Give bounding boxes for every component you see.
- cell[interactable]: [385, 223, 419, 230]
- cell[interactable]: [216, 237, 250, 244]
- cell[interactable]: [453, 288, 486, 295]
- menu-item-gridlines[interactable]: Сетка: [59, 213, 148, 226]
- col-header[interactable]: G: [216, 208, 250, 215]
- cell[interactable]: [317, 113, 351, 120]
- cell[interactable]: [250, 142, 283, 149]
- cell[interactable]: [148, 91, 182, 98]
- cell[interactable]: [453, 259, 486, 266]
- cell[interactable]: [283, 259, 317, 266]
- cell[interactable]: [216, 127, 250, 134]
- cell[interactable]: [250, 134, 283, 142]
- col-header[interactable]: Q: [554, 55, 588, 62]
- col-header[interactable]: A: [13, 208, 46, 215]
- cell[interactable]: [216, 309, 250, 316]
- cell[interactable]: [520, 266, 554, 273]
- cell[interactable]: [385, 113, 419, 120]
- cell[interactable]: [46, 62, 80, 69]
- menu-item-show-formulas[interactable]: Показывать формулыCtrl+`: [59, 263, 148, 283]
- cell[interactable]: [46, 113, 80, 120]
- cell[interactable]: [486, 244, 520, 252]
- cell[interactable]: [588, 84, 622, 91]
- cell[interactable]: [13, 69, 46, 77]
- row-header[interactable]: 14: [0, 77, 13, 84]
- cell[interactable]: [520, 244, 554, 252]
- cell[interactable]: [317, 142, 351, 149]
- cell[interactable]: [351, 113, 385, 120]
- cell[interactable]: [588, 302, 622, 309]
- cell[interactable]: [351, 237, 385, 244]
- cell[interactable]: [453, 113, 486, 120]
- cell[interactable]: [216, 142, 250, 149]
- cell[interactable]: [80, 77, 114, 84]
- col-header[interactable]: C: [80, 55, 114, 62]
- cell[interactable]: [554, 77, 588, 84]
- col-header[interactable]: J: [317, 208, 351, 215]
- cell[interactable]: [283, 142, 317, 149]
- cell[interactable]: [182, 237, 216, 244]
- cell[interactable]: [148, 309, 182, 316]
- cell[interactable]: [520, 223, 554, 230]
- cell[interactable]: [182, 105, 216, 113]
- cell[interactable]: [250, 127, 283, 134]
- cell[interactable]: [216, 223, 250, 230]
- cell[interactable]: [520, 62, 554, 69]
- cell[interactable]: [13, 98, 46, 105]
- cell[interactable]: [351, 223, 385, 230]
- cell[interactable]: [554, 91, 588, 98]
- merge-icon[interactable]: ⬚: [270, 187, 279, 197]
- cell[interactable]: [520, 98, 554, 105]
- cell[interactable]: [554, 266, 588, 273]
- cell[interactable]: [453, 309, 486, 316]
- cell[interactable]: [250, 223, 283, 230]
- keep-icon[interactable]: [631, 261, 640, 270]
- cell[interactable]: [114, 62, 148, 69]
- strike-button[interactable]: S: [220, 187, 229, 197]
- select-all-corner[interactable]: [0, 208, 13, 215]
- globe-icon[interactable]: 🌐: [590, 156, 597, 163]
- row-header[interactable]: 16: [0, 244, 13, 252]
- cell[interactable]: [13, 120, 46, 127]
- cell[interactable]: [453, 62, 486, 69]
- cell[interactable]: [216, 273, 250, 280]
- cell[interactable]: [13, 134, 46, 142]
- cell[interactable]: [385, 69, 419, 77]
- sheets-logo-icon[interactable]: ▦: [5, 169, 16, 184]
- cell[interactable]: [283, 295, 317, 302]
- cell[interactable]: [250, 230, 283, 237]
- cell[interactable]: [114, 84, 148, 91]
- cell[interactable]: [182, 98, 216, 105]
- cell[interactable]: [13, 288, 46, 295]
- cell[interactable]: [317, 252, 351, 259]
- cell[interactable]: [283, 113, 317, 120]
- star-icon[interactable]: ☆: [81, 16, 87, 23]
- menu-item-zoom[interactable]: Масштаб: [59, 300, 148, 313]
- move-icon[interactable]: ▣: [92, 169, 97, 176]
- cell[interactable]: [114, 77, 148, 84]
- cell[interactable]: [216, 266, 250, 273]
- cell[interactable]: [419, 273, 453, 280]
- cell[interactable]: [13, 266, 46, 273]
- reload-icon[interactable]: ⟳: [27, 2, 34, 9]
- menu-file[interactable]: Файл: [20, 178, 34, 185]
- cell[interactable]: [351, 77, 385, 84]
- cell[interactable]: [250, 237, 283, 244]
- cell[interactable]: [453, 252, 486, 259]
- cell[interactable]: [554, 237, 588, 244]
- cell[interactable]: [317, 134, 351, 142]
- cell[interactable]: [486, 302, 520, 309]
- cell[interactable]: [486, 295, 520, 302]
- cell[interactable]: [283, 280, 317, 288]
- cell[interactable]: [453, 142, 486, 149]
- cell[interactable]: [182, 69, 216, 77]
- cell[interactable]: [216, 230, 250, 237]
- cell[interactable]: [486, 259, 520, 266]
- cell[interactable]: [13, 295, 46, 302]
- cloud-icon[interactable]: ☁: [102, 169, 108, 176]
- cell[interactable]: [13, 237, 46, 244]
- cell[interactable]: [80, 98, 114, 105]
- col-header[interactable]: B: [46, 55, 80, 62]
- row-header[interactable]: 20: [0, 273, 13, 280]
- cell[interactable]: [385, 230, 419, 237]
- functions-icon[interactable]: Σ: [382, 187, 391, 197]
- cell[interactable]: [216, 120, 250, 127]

====

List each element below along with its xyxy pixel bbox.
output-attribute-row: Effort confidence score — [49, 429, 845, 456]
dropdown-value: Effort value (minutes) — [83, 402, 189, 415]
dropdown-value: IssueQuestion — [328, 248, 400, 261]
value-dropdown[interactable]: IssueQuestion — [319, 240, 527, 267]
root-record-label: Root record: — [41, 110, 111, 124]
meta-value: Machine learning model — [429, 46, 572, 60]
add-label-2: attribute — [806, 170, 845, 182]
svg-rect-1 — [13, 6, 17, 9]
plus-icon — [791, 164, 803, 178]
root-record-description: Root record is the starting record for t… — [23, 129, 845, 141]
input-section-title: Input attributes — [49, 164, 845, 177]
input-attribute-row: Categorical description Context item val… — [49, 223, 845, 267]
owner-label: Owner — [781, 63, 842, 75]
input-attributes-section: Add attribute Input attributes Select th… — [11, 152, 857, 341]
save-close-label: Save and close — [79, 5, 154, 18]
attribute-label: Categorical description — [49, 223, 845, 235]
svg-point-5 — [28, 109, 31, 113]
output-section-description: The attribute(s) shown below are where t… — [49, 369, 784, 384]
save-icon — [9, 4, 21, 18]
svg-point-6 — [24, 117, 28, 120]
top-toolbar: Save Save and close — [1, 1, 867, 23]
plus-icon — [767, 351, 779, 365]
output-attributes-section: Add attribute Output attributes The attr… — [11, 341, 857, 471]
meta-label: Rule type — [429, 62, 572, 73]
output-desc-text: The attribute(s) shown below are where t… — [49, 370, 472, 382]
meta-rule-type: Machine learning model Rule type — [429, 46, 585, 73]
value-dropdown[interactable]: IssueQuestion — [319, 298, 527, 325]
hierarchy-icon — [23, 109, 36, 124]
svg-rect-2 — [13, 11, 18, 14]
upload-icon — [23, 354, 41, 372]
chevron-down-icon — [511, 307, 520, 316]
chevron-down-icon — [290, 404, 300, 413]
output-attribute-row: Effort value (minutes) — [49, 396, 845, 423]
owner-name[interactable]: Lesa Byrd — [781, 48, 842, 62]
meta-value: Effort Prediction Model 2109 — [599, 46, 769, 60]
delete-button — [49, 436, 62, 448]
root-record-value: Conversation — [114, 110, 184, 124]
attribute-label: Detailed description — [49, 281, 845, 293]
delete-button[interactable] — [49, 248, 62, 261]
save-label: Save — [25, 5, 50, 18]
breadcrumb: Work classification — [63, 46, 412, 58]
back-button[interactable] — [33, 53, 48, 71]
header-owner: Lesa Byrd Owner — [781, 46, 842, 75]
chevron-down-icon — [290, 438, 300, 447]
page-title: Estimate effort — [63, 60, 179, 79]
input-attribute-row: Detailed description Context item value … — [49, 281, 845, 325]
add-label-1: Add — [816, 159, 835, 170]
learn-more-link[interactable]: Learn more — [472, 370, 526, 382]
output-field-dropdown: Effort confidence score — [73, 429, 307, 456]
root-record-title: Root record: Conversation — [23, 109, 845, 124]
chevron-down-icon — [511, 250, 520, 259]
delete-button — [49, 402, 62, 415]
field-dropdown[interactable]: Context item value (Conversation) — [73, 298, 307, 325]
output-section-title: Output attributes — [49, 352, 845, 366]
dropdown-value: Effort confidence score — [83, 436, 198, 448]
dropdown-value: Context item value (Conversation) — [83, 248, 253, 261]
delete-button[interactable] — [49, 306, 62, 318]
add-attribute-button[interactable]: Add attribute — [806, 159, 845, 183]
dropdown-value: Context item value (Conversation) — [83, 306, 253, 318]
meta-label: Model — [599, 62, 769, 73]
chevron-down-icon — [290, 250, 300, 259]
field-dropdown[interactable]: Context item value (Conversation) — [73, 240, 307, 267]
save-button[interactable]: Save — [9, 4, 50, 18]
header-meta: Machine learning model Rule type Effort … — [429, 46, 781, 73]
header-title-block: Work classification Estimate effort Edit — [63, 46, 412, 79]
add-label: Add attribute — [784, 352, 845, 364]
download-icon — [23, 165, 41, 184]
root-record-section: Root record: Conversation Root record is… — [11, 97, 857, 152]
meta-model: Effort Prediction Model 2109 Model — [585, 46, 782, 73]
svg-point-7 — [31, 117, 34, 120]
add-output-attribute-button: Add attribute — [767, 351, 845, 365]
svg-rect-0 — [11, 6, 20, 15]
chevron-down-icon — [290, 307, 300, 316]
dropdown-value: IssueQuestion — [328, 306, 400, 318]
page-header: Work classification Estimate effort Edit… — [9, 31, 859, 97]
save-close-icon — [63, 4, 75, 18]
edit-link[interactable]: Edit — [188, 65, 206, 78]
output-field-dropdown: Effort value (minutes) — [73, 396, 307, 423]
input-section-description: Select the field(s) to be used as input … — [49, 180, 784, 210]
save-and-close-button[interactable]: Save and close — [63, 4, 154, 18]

====

Exercise details -> With "link" as the string to look for, count the matching lines above and give the number by itself.

Task solution -> 2